**TASK OBJECTIVE:**
From the line containing "Архив опросов" through the last line of the entries, set down every line exactly and add nothing.

*** Opening of SOURCE DATA ***

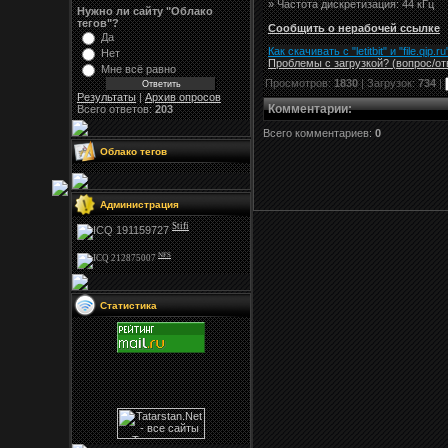
» Частота дискретизация: 44 кГц
Нужно ли сайту "Облако
тегов"?
Сообщить о нерабочей ссылке
Да
Как скачивать с "letitbit"
и
"
file.qip.ru
Нет
Проблемы с загрузкой? (вопрос
/
от
Мне всё равно
Просмотров:
1830
| Загрузок:
734
|
Результаты
|
Архив опросов
Комментарии
:
Всего ответов:
203
Всего комментариев:
0
Облако тегов
Администрация
Stifi
NFS
Статистика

*** Close of SOURCE DATA ***

**EXERCISE OUTPUT:**
Архив опросов
Комментарии
:
Всего ответов:
203
Всего комментариев:
0
Облако тегов
Администрация
Stifi
NFS
Статистика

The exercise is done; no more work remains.